What is data architecture? Simply, it's data design. Same as you would design anything else in the world, you can also design data. Since you can design something, people like to add fancy words, like architecture, to make the activity sound important and impressive. In this case, designing and architecting data are basically the same thing.
With any design, there are pros and cons, and also it is easier to spot bad design over good design. It most cases you don't notice good design. It works for you or the consumer and is not a distraction and is not confusing. You don't have to think about the implementation to understand why it was done a certain way. If it is natural, the design is likely good, makes sense and allows you to carry on with your normal business. Basically, the design is not getting in the way when it is good. It doesn't require rules, definitions and instructions.
So what is bad data architecture?
You'll know it when you see it. It will feel awkward, you'll have to read documentation, you'll have to search on Google for answers. When table names don't imply the storage of specific content, the architecture is bad. When field names are generic, the architecture is bad. When the contents of fields (the value) are codes for more clearly defined words, the architecture is bad.
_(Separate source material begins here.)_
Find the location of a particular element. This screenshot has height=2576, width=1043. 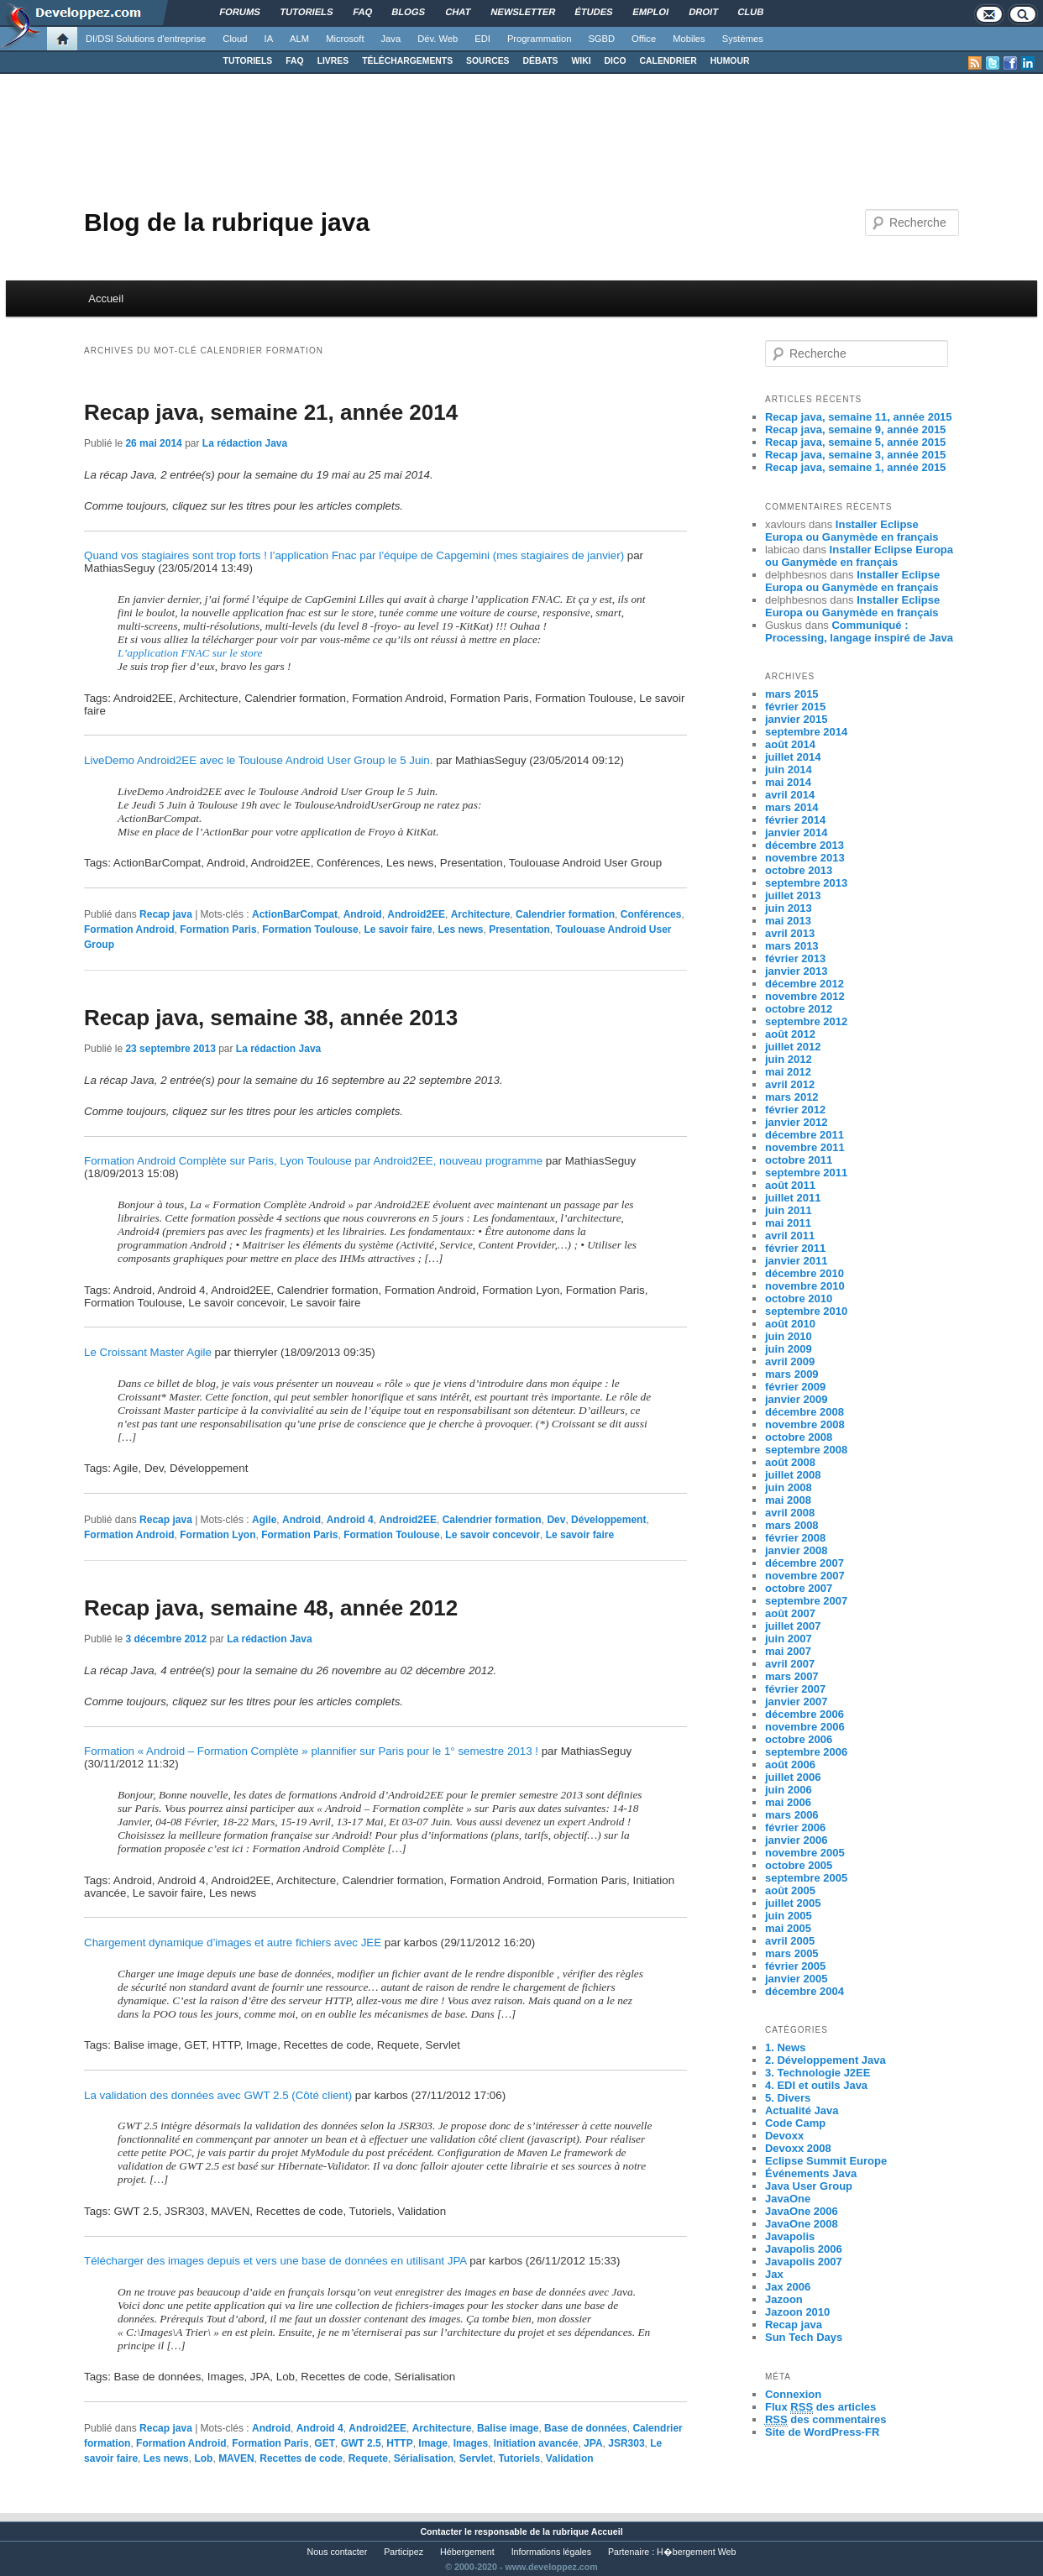

H�bergement Web is located at coordinates (696, 2552).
The table name should define the purpose of the container. The field names should spell out the attributes of that container. You should know what does in the table and how to populate the fields from their names only, or at least have a general idea of how to do this. If not, the architecture is bad.
Why is this architecture bad? Because data gets old. We keep it. We hang on to it. Software does not get old, or as old as data. Software updates, upgrades, is decommissioned, is uninstalled, is swapped for something else. Data moved between software. You need to understand data beyond and outside the context of the software currently using it.